8 chapitres / 57 fiches

Comment éviter la fatigue : les cycles du sommeil



En résumé

Selon un sondage de l'Institut du sommeil effectué en 2012, 31 % des Français dorment moins de 6 heures par nuit, en deçà du seuil réparateur de 7 heures, 1 sur 6 avoue être insomniaque chronique. La France a d'ailleurs le triste record de la plus forte consommation de somnifères.

Notre sommeil est rythmé par 4 cycles de 90 minutes environ et est régulé par l'horloge biologique, propre à chacun. Il est essentiel d'adapter son sommeil à ses besoins et de se mettre dans les meilleures conditions pour qu'il soit réparateur et favorise la forme en cours de journée.


Pourquoi l'utiliser ?

Objectif

  • Respecter le déroulement des phases du sommeil.
  • Favoriser un sommeil réparateur.

Contexte

Les préoccupations personnelles ou professionnelles, de mauvaises habitudes, peuvent perturber le sommeil, provoquer un endormissement difficile, des insomnies, et entraîner une méforme en journée.

Comment l'utiliser ?

Étapes

  • Identifier le déroulement des phases du sommeil.
  • Adopter les bonnes pratiques pour en faciliter le déroulement.
  • Méthodologie et conseils

    Un sommeil calme et réparateur est essentiel à notre équilibre. Les phases de sommeil lent prédominent au début de la nuit. Elles jouent un rôle de récupération physique. Les phases de sommeil profond favorisent les phénomènes d'assimilation et de mémorisation. Les informations traitées en journée sont redistribuées dans différents endroits du cortex pour y être conservées. Le sommeil paradoxal favorise la créativité.

    Pour faciliter le déroulement des phases du sommeil :

    • Phases 1 et 2 : le sommeil lent et léger : le tonus musculaire et de la fréquence cardiaque sont diminués. Toutefois, lorsque la personne vient de s'assoupir, elle est encore sensible aux stimuli extérieurs : bruits, musique, etc.

      • Être à l'écoute de son corps, et se coucher au moment où des bâillements ou la sensation de fatigue apparaissent, sinon l'endormissement peut être difficile.
      • Éviter de regarder la télévision au lit.
      • Éviter les somnifères, en cas d'énervement, appliquer une technique de relaxation et de respiration (cf. outils outils 27 et 28).
    • Phase 3 : le sommeil lent et profond : l'activité électrique du cerveau montre des ondes lentes et amples. Nos fréquences cardiaque et respiratoire diminuent, tout comme le métabolisme général de notre organisme. Nous sommes complètement détendus. Des rêves peuvent survenir.
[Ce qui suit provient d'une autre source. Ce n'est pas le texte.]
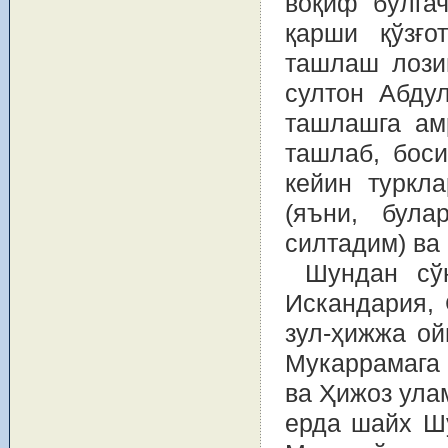
воқиф бўлга
қарши қўзғо
ташлаш лозим
султон Абду
ташлашга ам
ташлаб, боси
кейин туркл
(яъни, була
силтадим) ва
Шундан сў
Искандария, 
зул-ҳижжа ой
Мукаррамага 
ва Ҳижоз ула
ерда шайх Ш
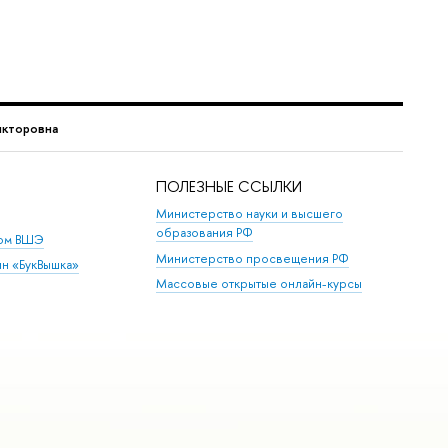
икторовна
ПОЛЕЗНЫЕ ССЫЛКИ
Министерство науки и высшего
образования РФ
дом ВШЭ
Министерство просвещения РФ
ин «БукВышка»
Массовые открытые онлайн-курсы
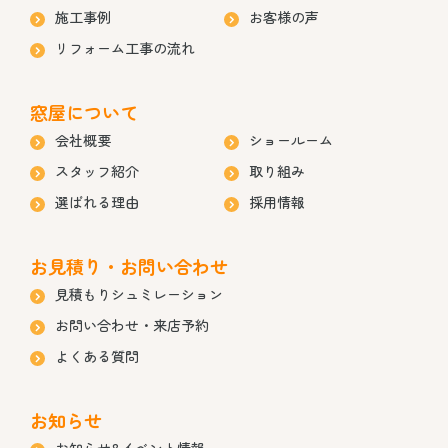
施工事例
お客様の声
リフォーム工事の流れ
窓屋について
会社概要
ショールーム
スタッフ紹介
取り組み
選ばれる理由
採用情報
お見積り・お問い合わせ
見積もりシュミレーション
お問い合わせ・来店予約
よくある質問
お知らせ
お知らせ&イベント情報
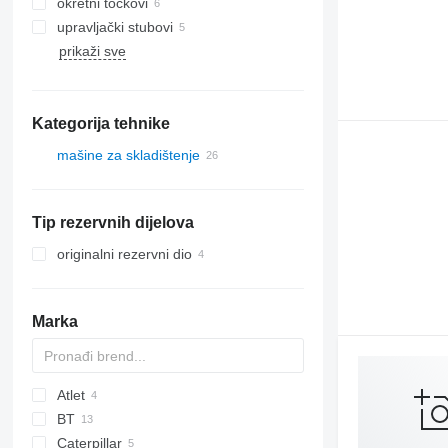
okretni točkovi
upravljački stubovi
prikaži sve
Kategorija tehnike
mašine za skladištenje
viljuškari
dizel viljuškari
Tip rezervnih dijelova
električni paletari
mašine za komisioniranje
originalni rezervni dio
paletni viljuškari
Marka
Atlet
BT
PS
Caterpillar
LPE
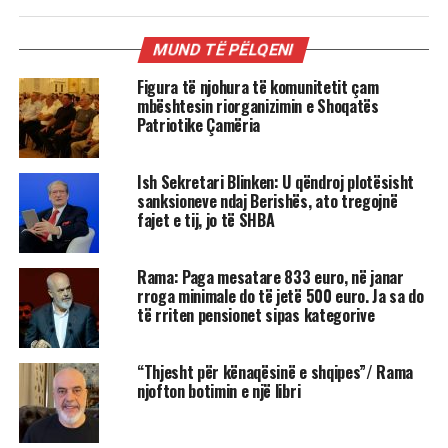
MUND TË PËLQENI
Figura të njohura të komunitetit çam
mbështesin riorganizimin e Shoqatës
Patriotike Çamëria
Ish Sekretari Blinken: U qëndroj plotësisht
sanksioneve ndaj Berishës, ato tregojnë
fajet e tij, jo të SHBA
Rama: Paga mesatare 833 euro, në janar
rroga minimale do të jetë 500 euro. Ja sa do
të rriten pensionet sipas kategorive
“Thjesht për kënaqësinë e shqipes”/ Rama
njofton botimin e një libri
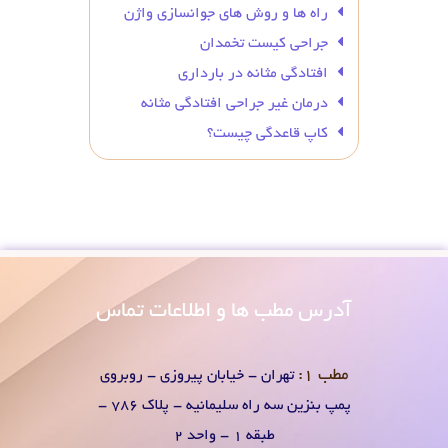
راه ها و روش های جوانسازی واژن
جراحی کیست تخمدان
افتادگی مثانه در بارداری
درمان غیر جراحی افتادگی مثانه
کاپ قاعدگی چیست؟
آدرس
مطب ها و اطلاعات تماس
مطب 1:
تهران - خیابان پیروزی - روبروی
پمپ بنزین سه راه سلیمانیه - پلاک 786 -
طبقه 1 - واحد 2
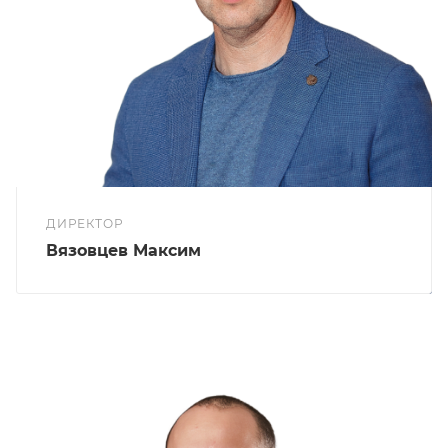
ДИРЕКТОР
Вязовцев Максим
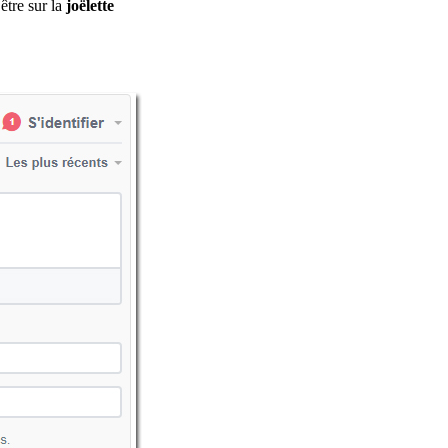
être sur la
joëlette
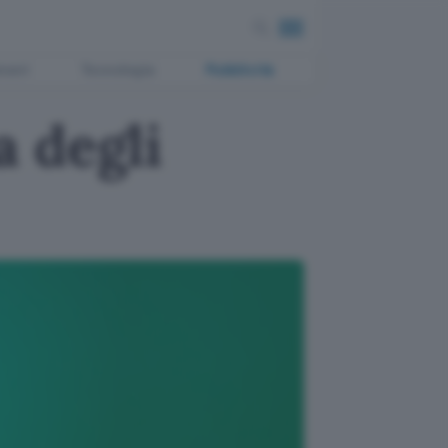
ment
Tecnologia
Pubblicità
 degli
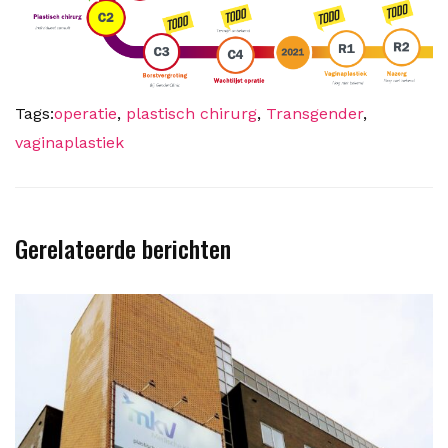
Tags:
operatie
,
plastisch chirurg
,
Transgender
,
vaginaplastiek
Gerelateerde berichten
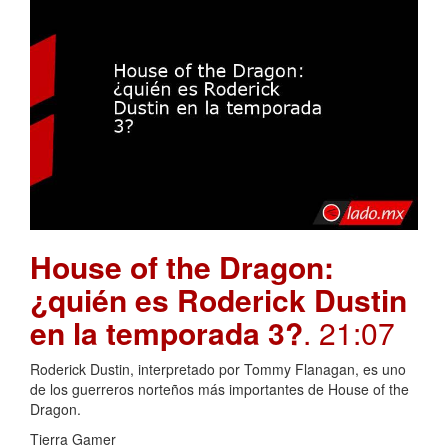
House of the Dragon:
¿quién es Roderick Dustin
en la temporada 3?
. 21:07
Roderick Dustin, interpretado por Tommy Flanagan, es uno
de los guerreros norteños más importantes de House of the
Dragon.
Tierra Gamer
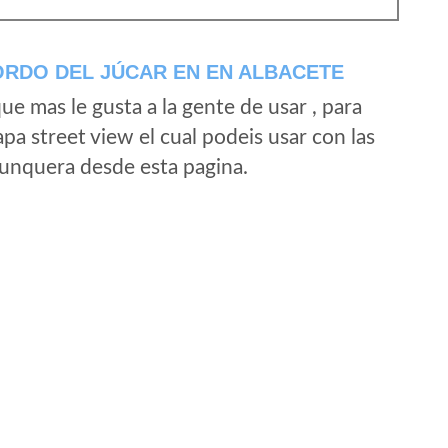
ORDO DEL JÚCAR EN EN ALBACETE
e mas le gusta a la gente de usar , para
a street view el cual podeis usar con las
e unquera desde esta pagina.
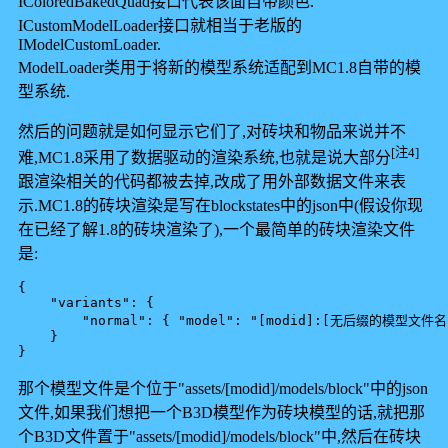
IColoredBakedQuad接口代表该面自带颜色.
ICustomModelLoader接口就相当于老版的
IModelCustomLoader.
ModelLoader类用于将新的模型系统适配到MC1.8自带的模
型系统.
然后的问题就是如何显示它们了,对砖块和物品来说并不
[注4]
难,MC1.8采用了数据驱动的渲染系统,也就是说大部分
跟渲染相关的代码都被去掉,改成了用外部数据文件来表
示.MC1.8的砖块渲染是写在blockstates中的json中(假设你现
在已经了解1.8的砖块渲染了),一个最简单的砖块渲染文件
是:
{

    "variants": {

        "normal": { "model": "[modid]:[无后缀的模型文件名]
    }

那个模型文件是个位于"assets/[modid]/models/block"中的json
文件,如果我们想把一个B3D模型作为砖块模型的话,就把那
个B3D文件置于"assets/[modid]/models/block"中,然后在砖块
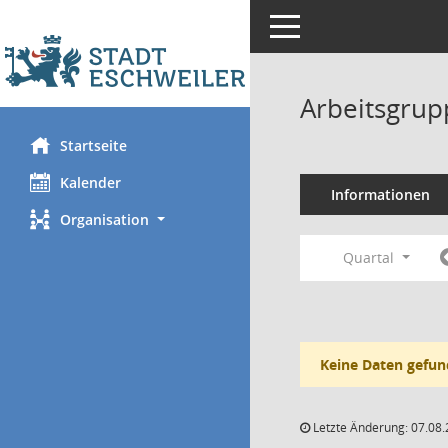
Toggle navigation
Arbeitsgrup
Startseite
Kalender
Informationen
Organisation
Quartal
Keine Daten gefun
Letzte Änderung: 07.08.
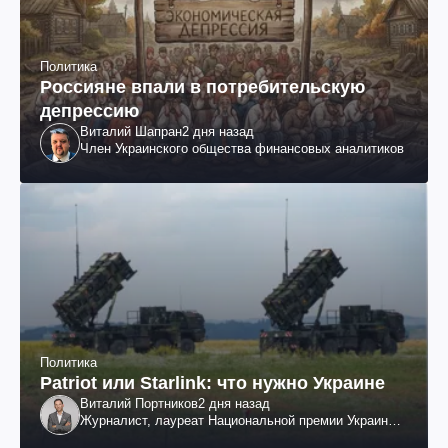
Политика
Россияне впали в потребительскую
депрессию
Виталий Шапран
2 дня назад
Член Украинского общества финансовых аналитиков
Политика
Patriot или Starlink: что нужно Украине
Виталий Портников
2 дня назад
Журналист, лауреат Национальной премии Украины
им. Шевченко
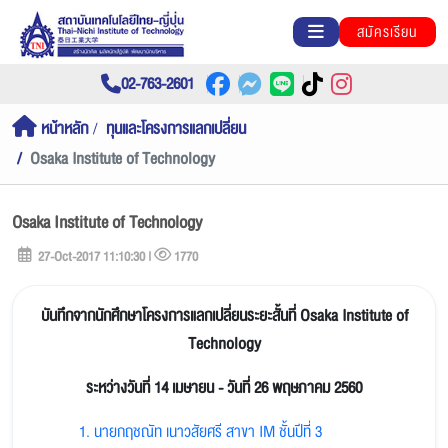
สมัครเรียน
02-763-2601
หน้าหลัก
ทุนและโครงการแลกเปลี่ยน
Osaka Institute of Technology
Osaka Institute of Technology
27-Oct-2017 11:10:30 |
1770
บันทึกจากนักศึกษาโครงการแลกเปลี่ยนระยะสั้นที่ Osaka Institute of
Technology
ระหว่างวันที่ 14 เมษายน - วันที่ 26 พฤษภาคม 2560
1. นายกฤชณัท เนาวสัยศรี สาขา IM ชั้นปีที่ 3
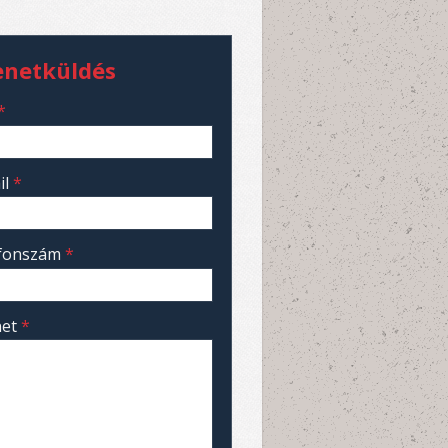
enetküldés
*
il
*
efonszám
*
net
*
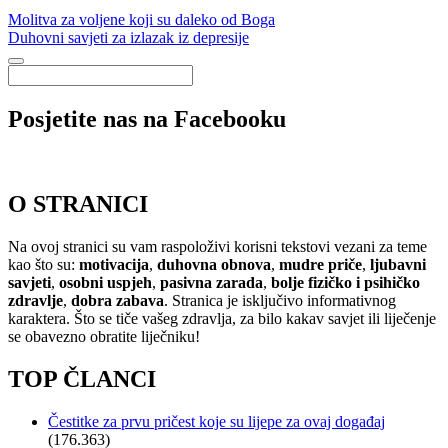
Molitva za voljene koji su daleko od Boga
Duhovni savjeti za izlazak iz depresije
Posjetite nas na Facebooku
O STRANICI
Na ovoj stranici su vam raspoloživi korisni tekstovi vezani za teme
kao što su:
motivacija
,
duhovna obnova
,
mudre priče
,
ljubavni
savjeti
,
osobni uspjeh
,
pasivna zarada
,
bolje fizičko i psihičko
zdravlje
,
dobra zabava
. Stranica je isključivo informativnog
karaktera. Što se tiče vašeg zdravlja, za bilo kakav savjet ili liječenje
se obavezno obratite liječniku!
TOP ČLANCI
Čestitke za prvu pričest koje su lijepe za ovaj događaj
(176.363)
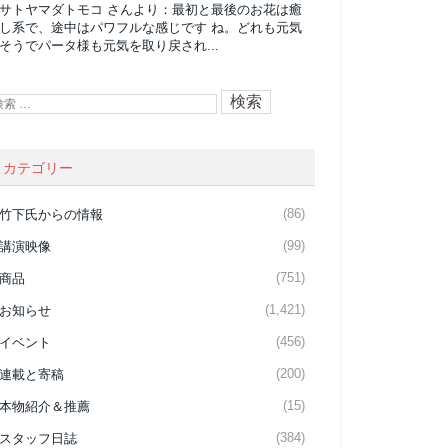
サトヤマダトモコ
さんより：
最初と最後のお花は癒
し系で、途中はパワフルな感じです ね。どれも元気
そうでパータ様も元気を取り戻され...
カテゴリー
(86)
竹下氏からの情報
(99)
講演映像
(751)
商品
(1,421)
お知らせ
(456)
イベント
(200)
連載と寄稿
(15)
本物紹介＆推薦
(384)
スタッフ日誌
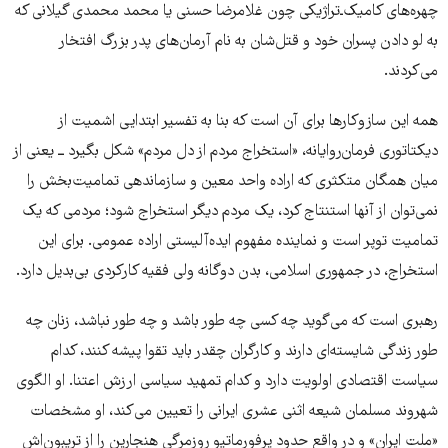
چهره‌های کامیک‌ـ‌تراژیکی چون غلامرضا حسنی یا محمد محمدی گیلانی که
به لو دادن پسران خود و قتل‌شان به نام آرمان‌های پدر بزرگ افتخار
می‌کردند.
همه این سازوکارها برای آن است که بنا به تفسیر ابتدایی اشمیت از
دیکتاتوری فرمان‌روایانه، «استخراج مردم از دل مردم» شکل بگیرد ــ یعنی از
میان همگان متکثری که اراده واحد معین و سازماندهی تمامیت‌بخش را
نمی‌توان از آنها استنتاج کرد، یک مردم دیگر استخراج شود؛ مردمی که یک
تمامیت توپر است و نماینده مفهوم ایده‌آلیستی اراده عمومی. برای این
استخراج، در جمهوری اسلامی، بدن دوگانه ولی فقیه کارکردی بی‌بدیل دارد.
رهبری است که می‌گوید چه کسی چه طور باشد و چه طور نباشد،‌ زنان چه
طور زندگی شایسته‌ای دارند و کارگران چقدر باید تقوا پیشه کنند،‌ کدام
سیاست اقتصادی اولویت دارد و کدام تمهید سیاسی ارزش اعتنا. او الگوی
شهروند مسلمان شیعه اثنی عشری ایرانی را تعیین می‌کند، او مشخصات
«ملت ایران» و در واقع حدود پرفورماتیو روزمرگی هنجارین را از تریبون‌اش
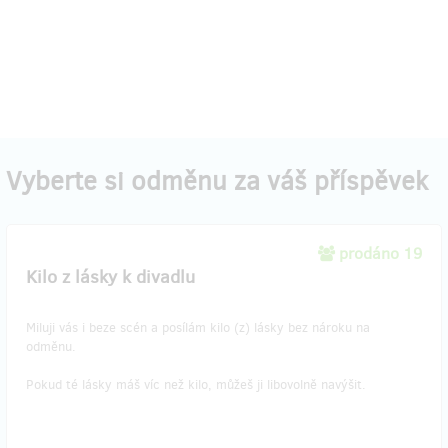
Vyberte si odměnu za váš příspěvek
prodáno 19
Kilo z lásky k divadlu
Miluji vás i beze scén a posílám kilo (z) lásky bez nároku na
odměnu.
Pokud té lásky máš víc než kilo, můžeš ji libovolně navýšit.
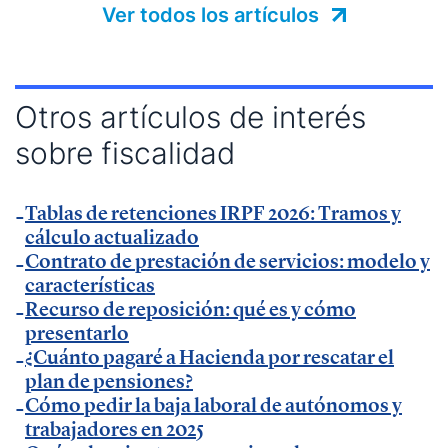
— Charla sobre factura electrónica obligatoria en
Ver todos los artículos
Muy Pymes
.
— Charla sobre digitalización autónomos y
productividad en
esdiario
.
Otros artículos de interés
— Charla sobre productividad y factura electrónica
sobre fiscalidad
en
La Razón
.
— Charla sobre factura electrónica obligatoria en
Autónomos y Emprendedores
Tablas de retenciones IRPF 2026: Tramos y
.
cálculo actualizado
— Entrevista sobre Ley Antifraude y Ley Crea y
Contrato de prestación de servicios: modelo y
Crece en
Expansión
.
características
— Entrevista sobre Ley Antifraude y Ley Crea y
Recurso de reposición: qué es y cómo
Crece en
presentarlo
La Razón
.
¿Cuánto pagaré a Hacienda por rescatar el
— Entrevista sobre factura electrónica obligatoria
plan de pensiones?
en
El Economista
.
Cómo pedir la baja laboral de autónomos y
— Comunicado Billin y TeamSystem en
Business
trabajadores en 2025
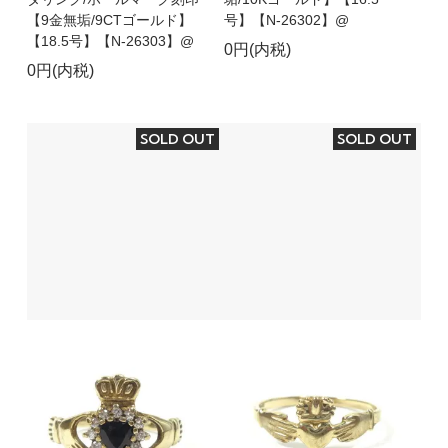
【9金無垢/9CTゴールド】
号】【N-26302】@
【18.5号】【N-26303】@
0円(内税)
0円(内税)
SOLD OUT
SOLD OUT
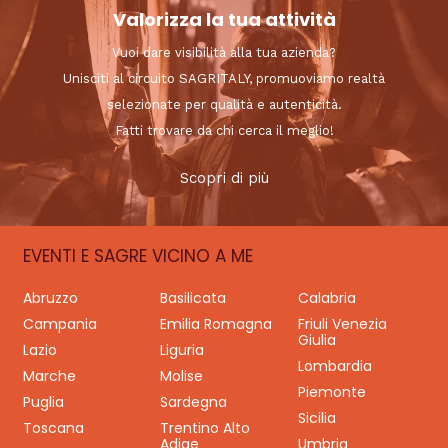
Valorizza la tua attività
Vuoi dare visibilità alla tua azienda?
Unisciti al circuito SAGRITALY, promuoviamo realtà
selezionate per qualità e autenticità.
Fatti trovare da chi cerca il meglio!
Scopri di più
EVENTI E SAGRE VICINO A ME
Abruzzo
Basilicata
Calabria
Campania
Emilia Romagna
Friuli Venezia
Giulia
Lazio
Liguria
Lombardia
Marche
Molise
Piemonte
Puglia
Sardegna
Sicilia
Toscana
Trentino Alto
Adige
Umbria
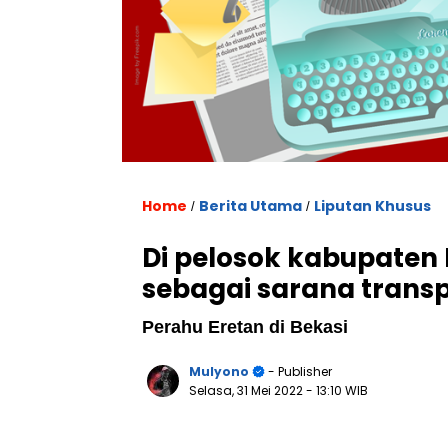
Home
Berita Utama
Liputan Khusus
/
/
Di pelosok kabupaten 
sebagai sarana trans
Perahu Eretan di Bekasi
Mulyono
- Publisher
Selasa, 31 Mei 2022
- 13:10 WIB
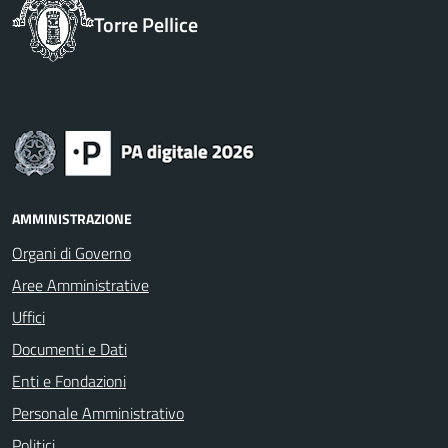
Torre Pellice
AMMINISTRAZIONE
Organi di Governo
Aree Amministrative
Uffici
Documenti e Dati
Enti e Fondazioni
Personale Amministrativo
Politici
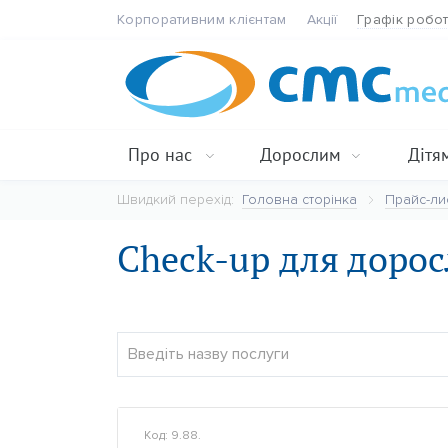
Корпоративним клієнтам
Акції
Графік робо
Про нас
Дорослим
Дітя
Швидкий перехід:
Головна сторінка
Прайс-ли
Check-up для доро
Код: 9.88.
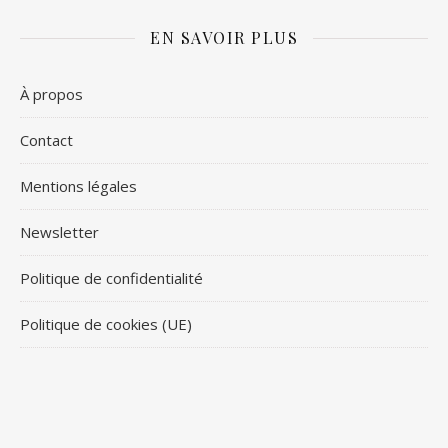
EN SAVOIR PLUS
À propos
Contact
Mentions légales
Newsletter
Politique de confidentialité
Politique de cookies (UE)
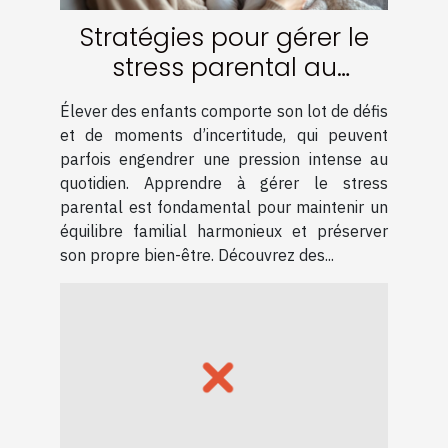
Stratégies pour gérer le
stress parental au
quotidien
Élever des enfants comporte son lot de défis
et de moments d’incertitude, qui peuvent
parfois engendrer une pression intense au
quotidien. Apprendre à gérer le stress
parental est fondamental pour maintenir un
équilibre familial harmonieux et préserver
son propre bien-être. Découvrez des...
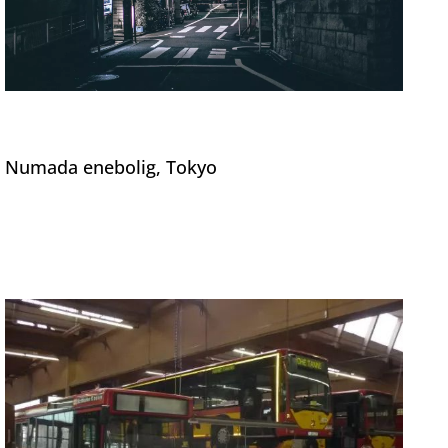
Numada enebolig, Tokyo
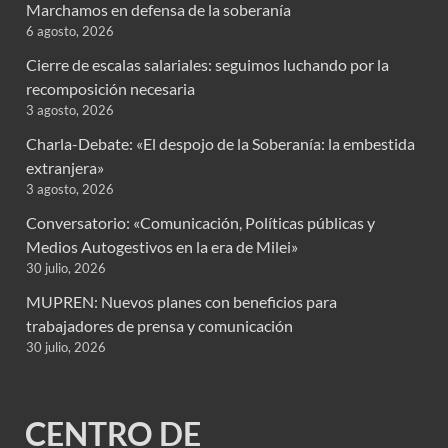
Marchamos en defensa de la soberanía
6 agosto, 2026
Cierre de escalas salariales: seguimos luchando por la
recomposición necesaria
3 agosto, 2026
Charla-Debate: «El despojo de la Soberanía: la embestida
extranjera»
3 agosto, 2026
Conversatorio: «Comunicación, Políticas públicas y
Medios Autogestivos en la era de Milei»
30 julio, 2026
MUPREN: Nuevos planes con beneficios para
trabajadores de prensa y comunicación
30 julio, 2026
CENTRO DE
      • Le sport a un effet bénéfique sur les ondes lentes du sommeil. Outre la fatigue ou l'effet psychologique de " défoulement ", la chaleur produite par l'effort physique agit sur le sommeil.
    • Phase 4 : le sommeil paradoxal : il occupe 20 à 30 % du temps de sommeil. Sa durée s'allonge avec la succession des cycles du sommeil pour devenir maximale en fin de nuit. Des mouvements oculaires se produisent par saccades. Le pouls et la respiration sont aussi rapides qu'en phase d'éveil, mais plus irréguliers. C'est la période propice aux rêves, 80 % se produisent pendant cette phase.

      D'une façon générale, la privation de sommeil paradoxal entraîne rapidement anxiété, irritabilité, troubles de l'attention, de la mémoire et de la coordination motrice

    Avantages

    • Le sommeil est une des clés de voûte de notre santé. Une bonne nuit de sommeil permet de récupérer et d'éliminer fatigue et stress, favorise la mémorisation des informations, la créativité, renforce la capacité à se concentrer au travail, à prendre des décisions, à réagir à l'imprévu. La reprise en main du rythme du sommeil est possible.

    Précautions à prendre

    • Privilégier les heures de sommeil avant minuit.

    Comment être plus efficace ?

    Pour améliorer le fonctionnement de notre horloge biologique et notre bien-être

    La mélatonine régule le sommeil. La sécrétion de cette hormone dépend en partie de facteurs génétiques (personnes du soir ou du matin), mais est également modulée par les stimuli extérieurs tels que les horaires, l'apport alimentaire, les relations sociales, la lumière.

    • Des horaires réguliers. Il est recommandé de se coucher et de se lever aux mêmes heures, et de préférence avant minuit, de prendre ses repas à horaires réguliers et en quantité modérée. Les personnes qui se couchent tard (aux environs de 2-3 h du matin) ont un taux de lymphocytes inférieur de 24 % à celui de ceux qui se couchent vers 23 h.
    • L'exercice physique. Les sports d'endurance, l'aquagym, etc. favorisent un sommeil plus profond. Mais il est déconseillé de pratiquer un sport intensif moins de 2 heures avant d'aller dormir. Après un décalage horaire, une activité physique importante accélérera la resynchronisation des rythmes.
    • Le plaisir. L'amour, le rire, les relations, les loisirs interviennent dans la synchronisation des rythmes de sommeil. Consacrer du temps à se faire plaisir est indispensable (cf.outil 36).
    • La lumière. L'exposition à une source lumineuse favorise l'éveil, bloque la sécrétion de mélatonine. L'hypothalamus, sensible à la lumière organise la transition pour sortir du sommeil. Pour un réveil en douceur, adoptez un système d'éclairage progressif simulant l'aube.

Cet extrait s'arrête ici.